A newer version of this documentation is available.

View Latest

Integrate Prometheus

      +

      Integrating Sync Gateway and Prometheus for Stats Monitoring and Alerts
      This content explains how to integrate Sync Gateway and Prometheus to provide effective monitoring and alerts for Sync Gateway events

      Related Statistics topics: Metrics REST API | Monitor

      Introduction

      Sync Gateway’s Metrics REST API exposes stats in a Prometheusglossary icon compatible and JSON formats.

      Configuration

      The Metrics REST API is enabled by default on port 4986. To change this you need to edit your sync-gateway-config.json configuration file.

      Locate the metricsInterface setting and define the Sync Gateway URL and the port you want the API served on (for example: 4986) — see: Example 1.

      Example 1. Setting metrics interface endpoint
      "metricsInterface": "127.0.0.1:4986" (1)
      1 Here we define the Sync Gateway URL and the port (4986 in this instance) that we require the Metrics REST API to be served on.

      Integration

      You will need to integrate Sync Gateway’s metrics feed with your Prometheus deployment. Couchbase provide both a configuration file and a sample rules file to make this integration with Prometheus easier.

      Copy both the Prometheus configuration file (prometheus.yml) file and the baseline rules directory (rules/sync-gateway.rules.yml) from Sync Gateway’s release package into Prometheus’s /etc directory.

      Example 2. Files in-situ
      /etc/prometheus/prometheus.yml (1)
      /etc/prometheus/rules/sync-gateway.rules.yml (2)
      1 You can change this location by specifying the path using the command line flag --config.file when starting Prometheus
      2 You can specify a different location for the rules file by editing the path in the rule_files section of the prometheus.yml configuration file.

      Configuration

      Configuration of Prometheus to work with Sync Gateway is governed by two files, starter copies of which are provided with Sync Gateway — see: Example 3 for sample file contents.

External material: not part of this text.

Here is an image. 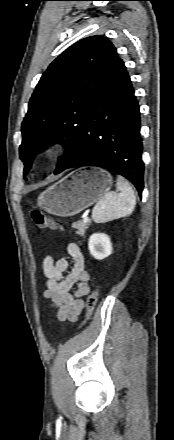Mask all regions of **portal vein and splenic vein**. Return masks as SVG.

      Prometheus Configuration File

      The provided prometheus.yml file specifies the configuration required to scrape the Sync Gateway metrics target. In this instance it defines Sync Gateway’s metricsInterface as being accessible on sync_gateway:4986/_metrics. If you have multiple Sync Gateways, you can specify all their endpoints here (as targets).

      Prometheus Rules File

      Prometheus’s rules files enable you to specify both recording and alerting rules. Sync Gateway’s out-of-the-box rule set provides a starting point, which you can customize as needed. The rules include:

      • A total queries record that adds up all query counts and saves it as sgw::gsi::total_queries

      • A few example alerts

      Example 3. Sample file contents
      • Config —  prometheus.yaml

      • Rules - sync-gateway-rules.yaml

      The config file (prometheus.yml) specifies the configuration that the Prometheus server is launched with.

      global:
        scrape_interval:     5s (1)
        evaluation_interval: 5s
      
      rule_files: (2)
        - '/etc/prometheus/rules/*'
      
      scrape_configs:
        - job_name: swg
          metrics_path: /_metrics
          static_configs:
            - targets: (3)
                - sync_gateway:4986
      1 The scrape_interval specifies the polling interval.
      This interval determines the frequency at which Prometheus will scrape data from this endpoint. You can adjust it to your needs.
      2 rules_files specifies the path to the Prometheus Rules file(s).
      The rules file defines any custom alerts based on the collected stats.
      3 The targets property specifies the list of targets making statistics available to Prometheus; here we specify Sync Gateway’s metricsInterface.
      If you have multiple Sync Gateways, you can specify each of their endpoints here.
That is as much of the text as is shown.